Faruk Nafiz’in; Ulukışla’dan Orta Anadolu’ya yaptığı bir yolculuğu konu alan ünlü Han Duvarları şiirinde, “Neden sonra sarsıldı altımda demir yaylar / Gözlerimin önünden geçti kervansaraylar” dizeleriyle de bildiğimiz kervansaraylar, uzun bir dönem boyunca ülkenin ekonomik hayatı için önemli bir yer teşkil etti. Çoğunlukla at, eşek ve develerle kara nakliyatı yapan kervanlar birçok vilayete mal taşır, kış vakti geceleri, yaz vakti gündüzleri kervansaraylarda konaklar ve küçük para işlemlerini gerçekleştirirlerdi. Kervansaraylar kaynaklarda han ve ribat olarak anılsalar da, han imalat ve ticaretin beraber yapıldığı yapılara denirdi. Ribat ise sınırboylarındaki askeri amaçlı yapılar olup, zamanla birçok bölgede kervansaraya dönüştürülmüştür. En erken Türk kervansarayı olan Ribat-ı Mahi ise Gazneli Mahmud’un emriyle Firdevsi’nin anısına yapılmış olup, ribat adının geçmesi bu geleneğe dayanır. Anadolu Selçuklu döneminde, Başane Kervansarayı’na avludan daha dar bir hol konulması sebebiyle, bu sultan hanlarının öncüsü olarak kabul edilir.

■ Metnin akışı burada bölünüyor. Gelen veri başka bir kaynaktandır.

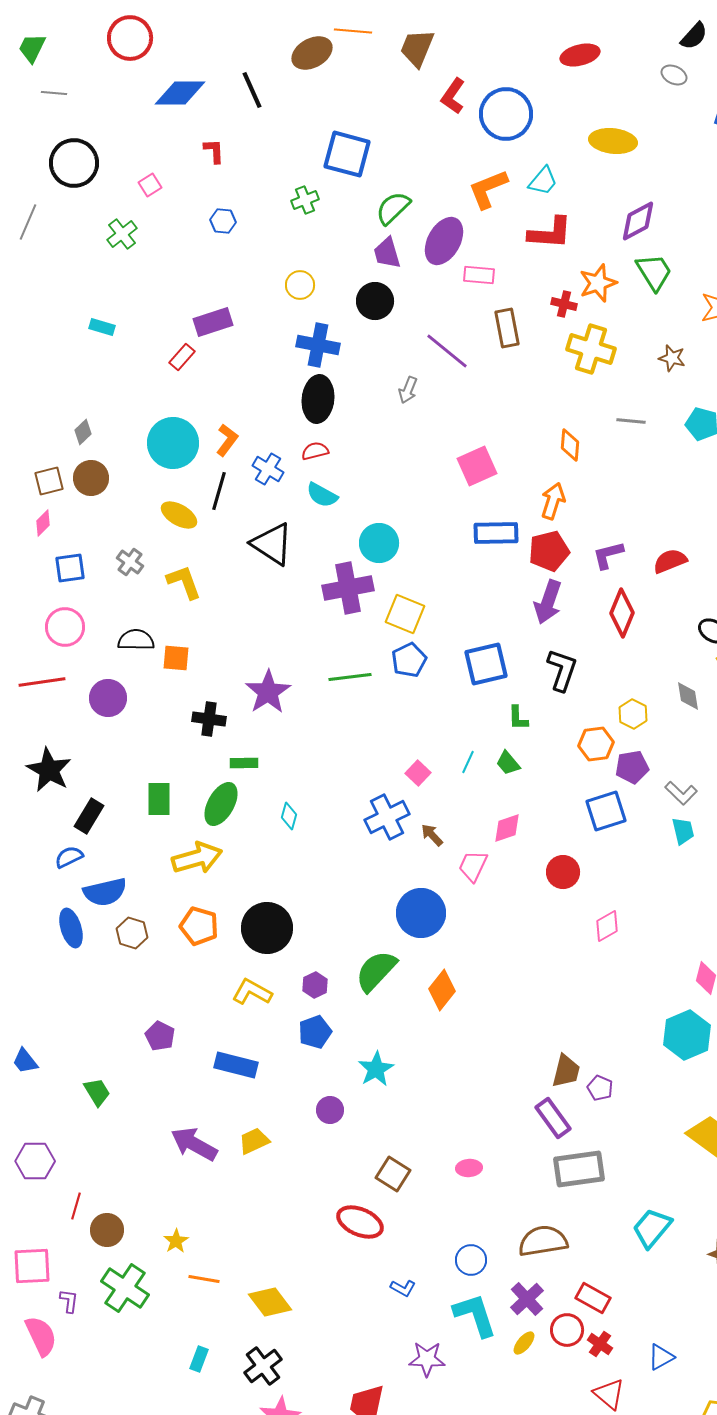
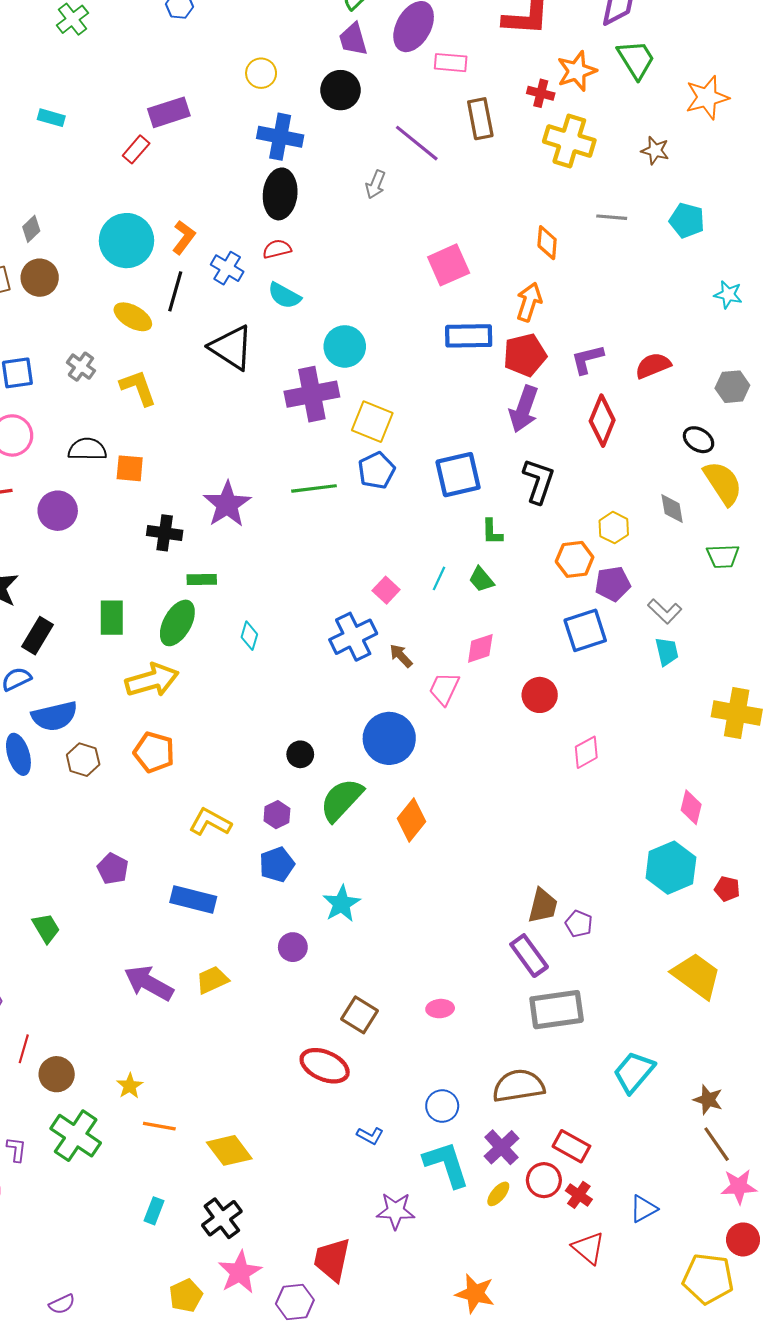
black circle: (267, 928) -> (300, 754), moved, size x0.5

12. yüzyılda Anadolu’nun uluslararası ticaret konusunda önemli bir merkez haline gelmesiyle, kervansarayların sayısında artış yaşanmıştır. Ana ve ara yollar dahil, ülkenin her yerinde kurulan bu yapılar sultanlar ve devlet adamları tarafından vakıf şeklinde yaptırılırdı. Kervanlar 3 gün boyunca misafir sayılır, hiçbir ücret ödemezlerdi. Bir kale görüntüsü çizen bu kervansaraylarda güvenlik konusuna da ayrıca önem verilirdi. Bunların yanısıra hamam, mescid, eczahane, hekim, nalbant, veteriner ve araba tamircisi gibi hizmetler de sunulmuş, fakirlere bu hizmetler bedava verilmiştir.

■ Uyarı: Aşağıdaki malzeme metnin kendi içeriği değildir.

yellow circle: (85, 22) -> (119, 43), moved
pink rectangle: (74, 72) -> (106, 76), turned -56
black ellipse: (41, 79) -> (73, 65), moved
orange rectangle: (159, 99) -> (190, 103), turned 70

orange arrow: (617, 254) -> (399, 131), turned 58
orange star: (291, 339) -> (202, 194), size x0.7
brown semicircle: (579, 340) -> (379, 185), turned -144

Osmanlı’da kervansaraylar, genellikle nüfusun az olduğu toprakları geliştirmek üzere kurulan menzil külliyelerinin içinde bulunurdu. Bu kervansarayların açık avlusu ve kapalı bölümleri bulunur, bu kapalı bölümlerde ahırlar, depolar, yönetim birimleri yer alırdı. Yolcuların kaldığı bölümde ise sedirler ve ocaklar bulunurdu. Diyarbakır’daki Hüsrev Paşa Kervansarayı, Safranbolu’daki Cinci Hanı ve Erzurum’daki Rüstem Paşa Kervansarayı iki katlı olmasına rağmen Merzifon Kara Mustafa Paşa Kervansarayı dört katlı bir yapıya sahip olup her kat başka amaçlarla kullanılır. Bu kervansaraylarda Selçuklu’larda görülen kale biçimi yerini dışarıyla bağlantısı yüksek, cephelerinde dükkanların olduğu bir yapıya geçilmiştir. Binalardaki bu değişimin aksine Osmanlılar da Selçuklular gibi, askerlerin konaklaması için, aynı zamanda büyük külliyelerin parçası olan kervansaraylar inşa etmişlerdir.